- _Dataset extract_
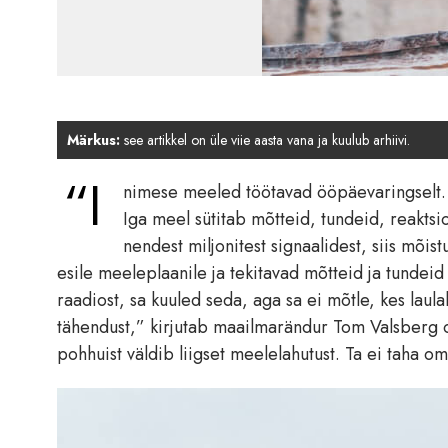
Märkus:
see artikkel on üle viie aasta vana ja kuulub arhiivi.
“I
nimese meeled töötavad ööpäevaringselt. V
Iga meel sütitab mõtteid, tundeid, reaktsioo
nendest miljonitest signaalidest, siis mõist
esile meeleplaanile ja tekitavad mõtteid ja tundei
raadiost, sa kuuled seda, aga sa ei mõtle, kes laul
tähendust,” kirjutab maailmarändur Tom Valsberg o
pohhuist väldib liigset meelelahutust. Ta ei taha om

- _What is being asked_
In your copy of the listing above, reproduce each line exactly and omit all pictures.

- _Result for this exercise_
Märkus:
see artikkel on üle viie aasta vana ja kuulub arhiivi.
“I
nimese meeled töötavad ööpäevaringselt. V
Iga meel sütitab mõtteid, tundeid, reaktsioo
nendest miljonitest signaalidest, siis mõist
esile meeleplaanile ja tekitavad mõtteid ja tundei
raadiost, sa kuuled seda, aga sa ei mõtle, kes laul
tähendust,” kirjutab maailmarändur Tom Valsberg o
pohhuist väldib liigset meelelahutust. Ta ei taha om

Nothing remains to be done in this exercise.